How to calculate? Suppose we have \(2q\) (even) or \(2q + 1\) (odd) number of values
\(Q_{1}\) is the median of the \(q\) smallest values
\(Q_{3}\) is the median of the \(q\) largest values
What are \(Q_{1}\) and \(Q_{3}\) of the data \(\boldsymbol{x} = 108,112,113, 114, 115, 116, 118, 119, 121, 129\)?
The interquartile range (IQR) is another measure of variability/spread in the data.
\[ IQR = Q_{3} - Q_{1} \]
The “box” part of the boxplot is created using \(Q_{1}\), \(m\), and \(Q_{3}\)
Draw whiskers from the box that attempt to capture data outside the IQR
Lastly, we add dots for any cases that lie beyond the whiskers
These points are unusually high/low compared to the rest of the data and are worth identifying as potential outliers
An outlier is an observation that appears extreme relative to the rest of the data
Let’s draw a boxplot for the data \(\boldsymbol{x}\)!
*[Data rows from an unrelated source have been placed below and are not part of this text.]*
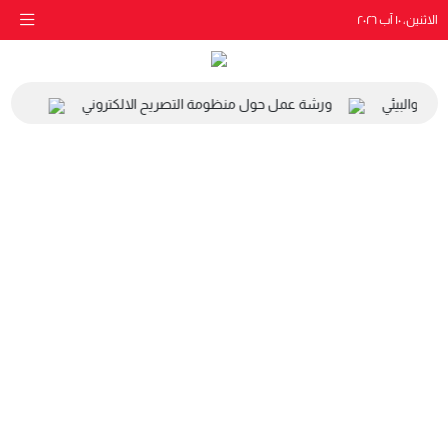
الاثنين، ١٠ آب ٢٠٢٦
اعي والبيئي
ورشة عمل حول منظومة التصريح الالكتروني
زيارة 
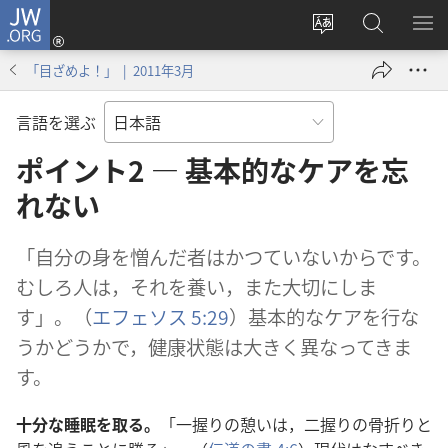
JW.ORG
ロ
サ
JW.ORG
メ
グ
イ
の
ニ
イ
「目ざめよ！」 | 2011年3月
ト
検
を
ン
の
索
表
（新
言語を選ぶ
言
示
し
語
ポイント2 ― 基本的なケアを忘
い
を
タ
れない
変
ブ
え
で
「自分の身を憎んだ者はかつていないからです。
る
開
むしろ人は，それを養い，また大切にしま
く）
す」。（
エフェソス 5:29
）基本的なケアを行な
うかどうかで，健康状態は大きく異なってきま
す。
十分な睡眠を取る。
「一握りの憩いは，二握りの骨折りと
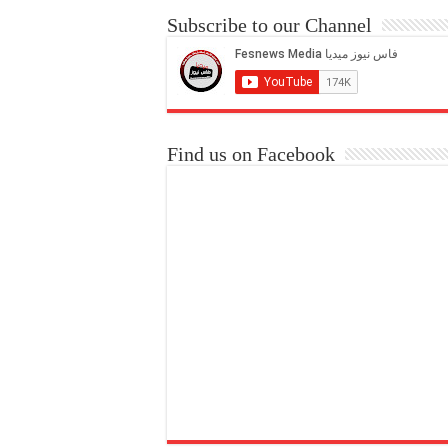
Subscribe to our Channel
Find us on Facebook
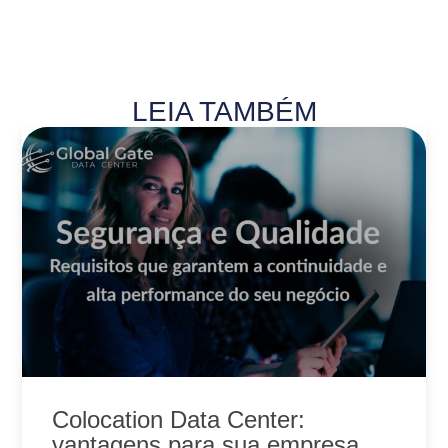
LEIA TAMBÉM
Colocation Data Center:
vantagens para sua empresa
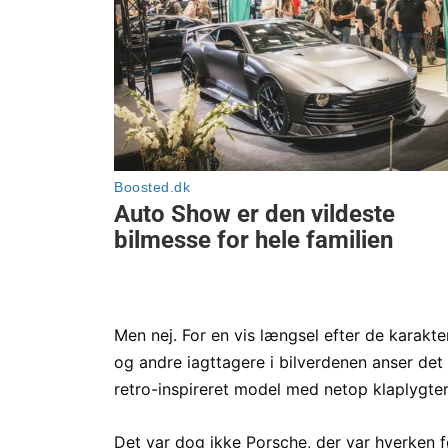
Men nej. For en vis længsel efter de karakter
og andre iagttagere i bilverdenen anser det 
retro-inspireret model med netop klaplygter
Det var dog ikke Porsche, der var hverken f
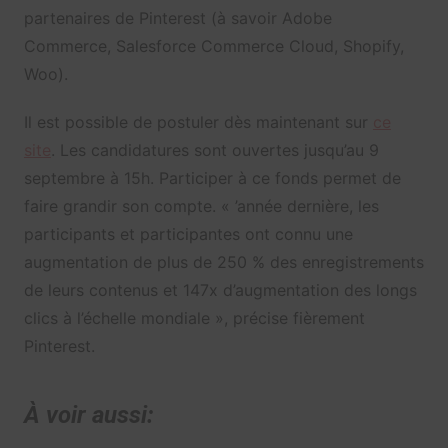
partenaires de Pinterest (à savoir Adobe
Commerce, Salesforce Commerce Cloud, Shopify,
Woo).
Il est possible de postuler dès maintenant sur
ce
site
. Les candidatures sont ouvertes jusqu’au 9
septembre à 15h. Participer à ce fonds permet de
faire grandir son compte. « ’année dernière, les
participants et participantes ont connu une
augmentation de plus de 250 % des enregistrements
de leurs contenus et 147x d’augmentation des longs
clics à l’échelle mondiale », précise fièrement
Pinterest.
À voir aussi:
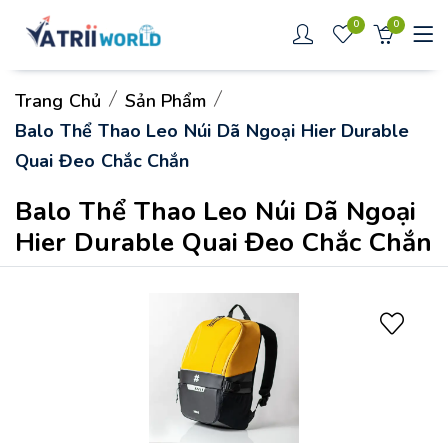
0
0
Trang Chủ
Sản Phẩm
Balo Thể Thao Leo Núi Dã Ngoại Hier Durable
Quai Đeo Chắc Chắn
Balo Thể Thao Leo Núi Dã Ngoại
Hier Durable Quai Đeo Chắc Chắn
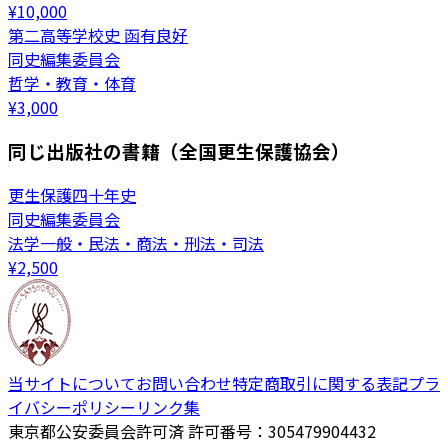
¥
10,000
第二高等学校史 函有良好
同史編集委員会
哲学・教育・体育
¥
3,000
同じ出版社の書籍（全国更生保護協会）
更生保護四十年史
同史編集委員会
法学一般・民法・商法・刑法・司法
¥
2,500
当サイトについて
お問い合わせ
特定商取引に関する表記
プラ
イバシーポリシー
リンク集
東京都公安委員会許可済 許可番号：305479904432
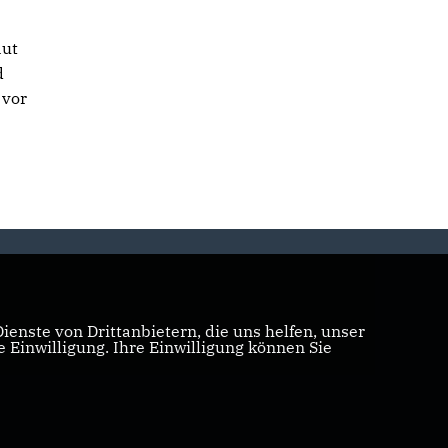
aut
d
 vor
enste von Drittanbietern, die uns helfen, unser
Einwilligung. Ihre Einwilligung können Sie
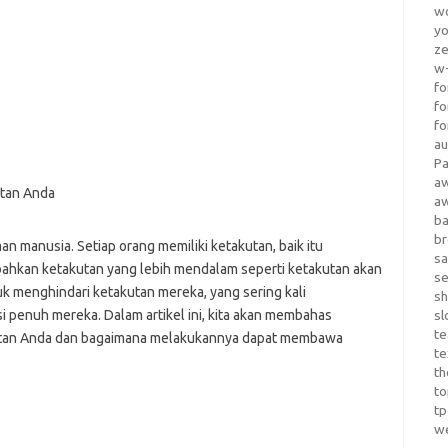
wo
yo
z
w-
fo
fo
fo
au
Pa
a
a
b
b
n manusia. Setiap orang memiliki ketakutan, baik itu
sa
bahkan ketakutan yang lebih mendalam seperti ketakutan akan
s
k menghindari ketakutan mereka, yang sering kali
sh
penuh mereka. Dalam artikel ini, kita akan membahas
sl
te
tan Anda dan bagaimana melakukannya dapat membawa
te
th
t
t
w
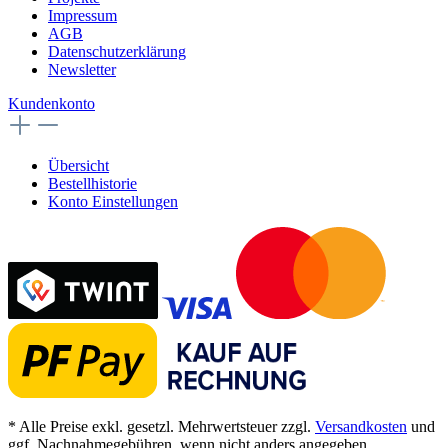
Impressum
AGB
Datenschutzerklärung
Newsletter
Kundenkonto
Übersicht
Bestellhistorie
Konto Einstellungen
* Alle Preise exkl. gesetzl. Mehrwertsteuer zzgl.
Versandkosten
und
ggf. Nachnahmegebühren, wenn nicht anders angegeben.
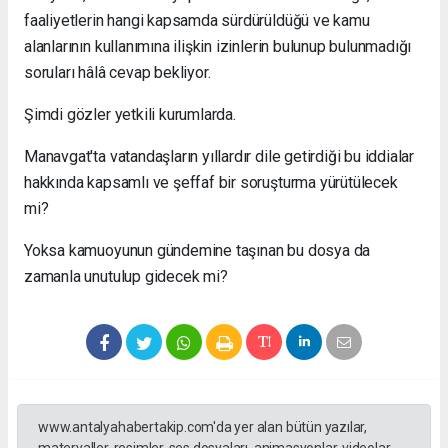
faaliyetlerin hangi kapsamda sürdürüldüğü ve kamu
alanlarının kullanımına ilişkin izinlerin bulunup bulunmadığı
soruları hâlâ cevap bekliyor.
Şimdi gözler yetkili kurumlarda.
Manavgat'ta vatandaşların yıllardır dile getirdiği bu iddialar
hakkında kapsamlı ve şeffaf bir soruşturma yürütülecek
mi?
Yoksa kamuoyunun gündemine taşınan bu dosya da
zamanla unutulup gidecek mi?
www.antalyahabertakip.com'da yer alan bütün yazılar,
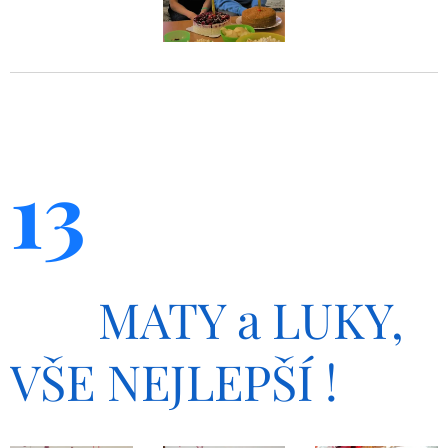
13
MATY a LUKY,
VŠE NEJLEPŠÍ !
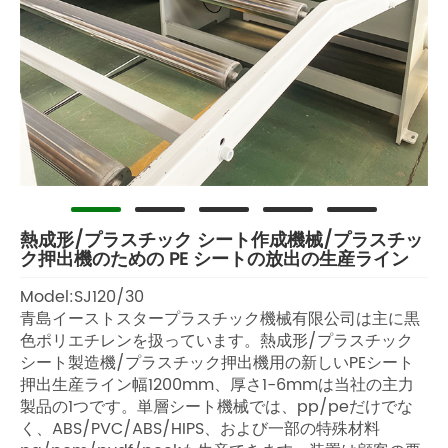
熱成形/プラスチック シート作成機械/プラスチッ
ク押出機のための PE シートの放出の生産ライン
Model:SJ120/30
青島イーストスタープラスチック機械有限公司は主に黒
色ポリエチレンを扱っています。熱成形/プラスチック
シート製造機/プラスチック押出機用の新しいPEシート
押出生産ライン幅1200mm、厚さ1-6mmは当社の主力
製品の1つです。単層シート機械では、pp/peだけでな
く、ABS/PVC/ABS/HIPS、および一部の特殊材料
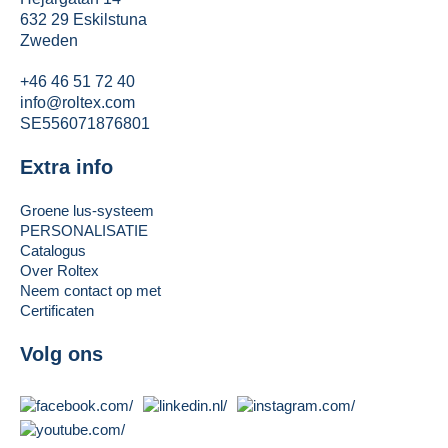
632 29 Eskilstuna
Zweden
+46 46 51 72 40
info@roltex.com
SE556071876801
Extra info
Groene lus-systeem
PERSONALISATIE
Catalogus
Over Roltex
Neem contact op met
Certificaten
Volg ons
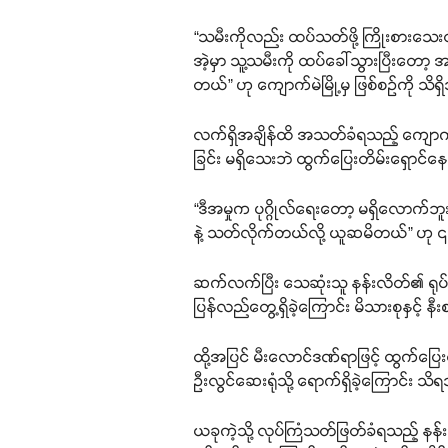
“သမီးကိုလည်း ထပ်သတ်ဖို့ ကြိုးစားသေ
အဲ့မှာ သူ့သမီးကို ထပ်ခေါ်သွားပြီးတ
တယ်” ဟု ကျောက်မဲမြို့မှ ဖြစ်စဉ်ကို 
လက်ရှိအချိန်ထိ အသတ်ခံရသည့် ကျောက်မဲစစ
ခြင်း မရှိသေးဘဲ ထွက်ပြေးတိမ်းရှောင်နေ
“ဒီအမှုက ပုဂ္ဂိုလ်ရေးတော့ မရှိလောက်ဘူ
နဲ့ သတ်လိုက်တယ်လို့ ယူဆမိတယ်” ဟု ၎င်
ဆက်လက်ပြီး သေဆုံးသူ နန်းလိတ်၏ ရုပ်အလ
ပြန်လည်တွေ့ရှိခဲ့ကြောင်း မိသားစုနှင့် 
ထို့အပြင် မီးလောင်ဒဏ်ရာဖြင့် ထွက်ပြ
ဦးလွင်ဆေးရုံသို့ ရောက်ရှိခဲ့ကြောင်း သ
ယခုကဲ့သို့ လုပ်ကြံသတ်ဖြတ်ခံရသည့် နန်းရွှ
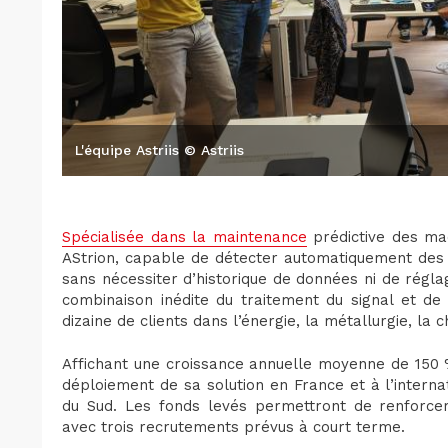
L'équipe Astriis © Astriis
Spécialisée dans la maintenance
prédictive des ma
AStrion, capable de détecter automatiquement des 
sans nécessiter d’historique de données ni de rég
combinaison inédite du traitement du signal et de l’
dizaine de clients dans l’énergie, la métallurgie, la c
Affichant une croissance annuelle moyenne de 150 %
déploiement de sa solution en France et à l’inter
du Sud. Les fonds levés permettront de renforcer
avec trois recrutements prévus à court terme.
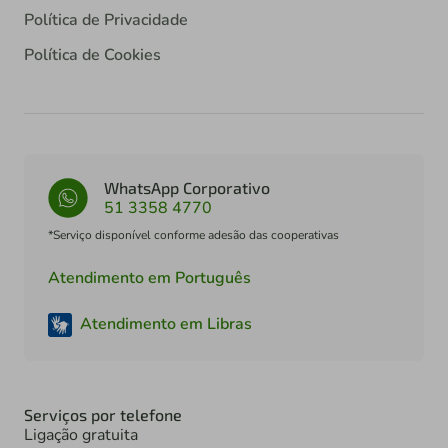
Política de Privacidade
Política de Cookies
WhatsApp Corporativo
51 3358 4770
*Serviço disponível conforme adesão das cooperativas
Atendimento em Português
Atendimento em Libras
Serviços por telefone
Ligação gratuita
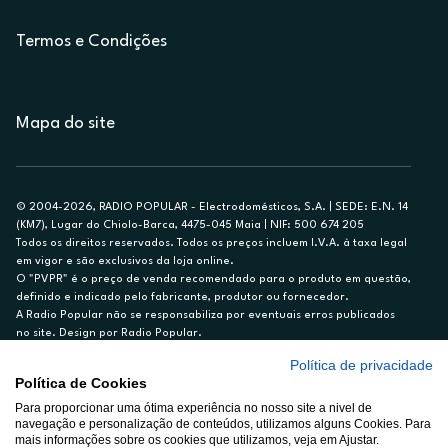
Termos e Condições
Mapa do site
© 2004-2026, RADIO POPULAR - Electrodomésticos, S.A. | SEDE: E.N. 14
(KM7), Lugar do Chiolo-Barca, 4475-045 Maia | NIF: 500 674 205
Todos os direitos reservados. Todos os preços incluem I.V.A. à taxa legal
em vigor e são exclusivos da loja online.
O "PVPR" é o preço de venda recomendado para o produto em questão,
definido e indicado pelo fabricante, produtor ou fornecedor.
A Radio Popular não se responsabiliza por eventuais erros publicados
no site. Design por Radio Popular.
Política de privacidade
** TAEG CARTÃO DE CRÉDITO RP/ON: 18,5%
Política de Cookies
Ex. para limite de crédito de €1.500, reembolsado em 12 meses, TAN
Para proporcionar uma ótima experiência no nosso site a nivel de
14,79%.
navegação e personalização de conteúdos, utilizamos alguns Cookies. Para
Crédito sujeito a aprovação pelo Cetelem, marca BNP Paribas Personal
mais informações sobre os cookies que utilizamos, veja em Ajustar.
Finance, S.A., Sucursal em Portugal. Informe-se no 21 721 90 00 (dias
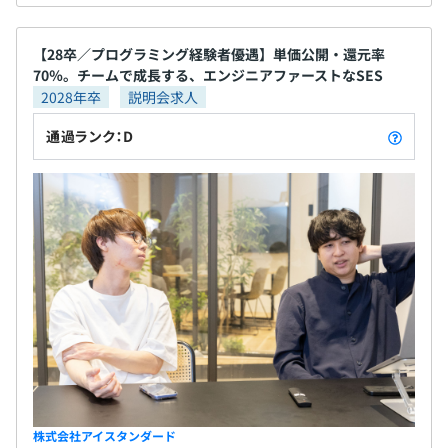
【28卒／プログラミング経験者優遇】単価公開・還元率
70％。チームで成長する、エンジニアファーストなSES
2028年卒
説明会求人
通過ランク：D
株式会社アイスタンダード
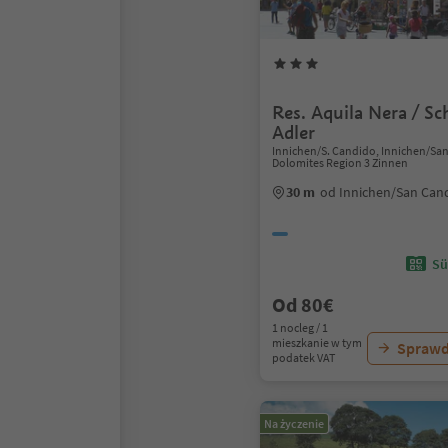
Res. Aquila Nera / S
Adler
Innichen/S. Candido, Innichen/Sa
Dolomites Region 3 Zinnen
30 m
od Innichen/San Can
Sü
Od 80€
1 nocleg / 1
mieszkanie w tym
Sprawd
podatek VAT
Na życzenie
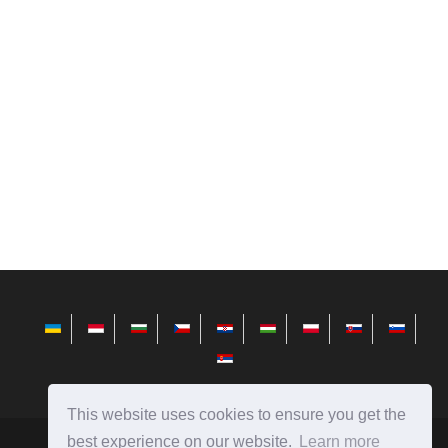
This website uses cookies to ensure you get the
best experience on our website.
Learn more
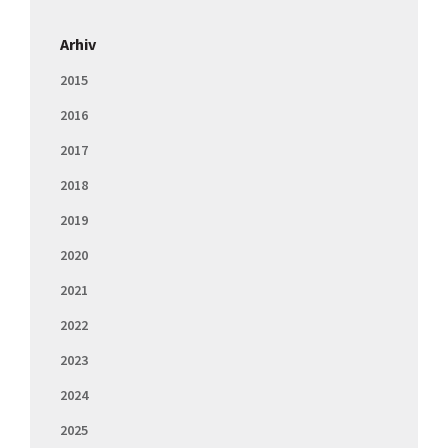
Arhiv
2015
2016
2017
2018
2019
2020
2021
2022
2023
2024
2025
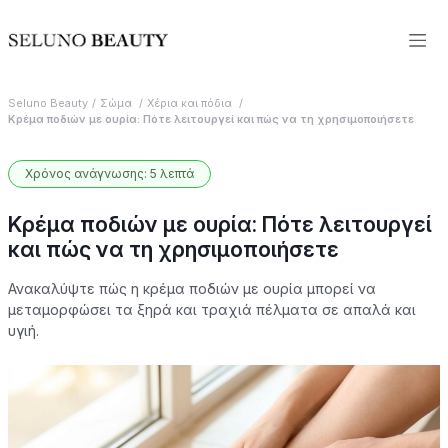
Seluno Beauty
Σώμα
Χέρια και πόδια
Κρέμα ποδιών με ουρία: Πότε λειτουργεί και πώς να τη χρησιμοποιήσετε
Χρόνος ανάγνωσης: 5 λεπτά
Κρέμα ποδιών με ουρία: Πότε λειτουργεί
και πώς να τη χρησιμοποιήσετε
Ανακαλύψτε πώς η κρέμα ποδιών με ουρία μπορεί να
μεταμορφώσει τα ξηρά και τραχιά πέλματα σε απαλά και
υγιή.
Why are we interested in identifying outliers?
Identifying strong skew
Identifying possible data collection/data entry errors
Providing insight into interesting properties of the data
What characteristics of the distribution are apparent in the histogram and not in the box plot? What characteristics are apparent in the box plot but not in the histogram?
\(\qquad \bar{x} =\) 116.5, \(s =\) 5.8, \(m =\) 115.5 , \(IQR =\) 6
Suppose we actually observed an additional data point with a value of \(170\). What are the sample statistics with this additional data point? How do they compare to the values above?
\(\bar{x}' =\) 121.4, \(s' =\) 17.03, \(m' =\) _____, \(IQR' =\) _____
Robust statistics are statistics that are minimally affected by extreme values
When should the mean be similar to the median (and the standard deviation similar to the IQR)?
Which is better measure of center? The mean or the median?
Boxplots are another univariate visualization for numerical data
Median and IQR are robust to outliers, whereas mean and standard deviation are sensitive to outliers
When should we prefer median over mean (or vice versa)?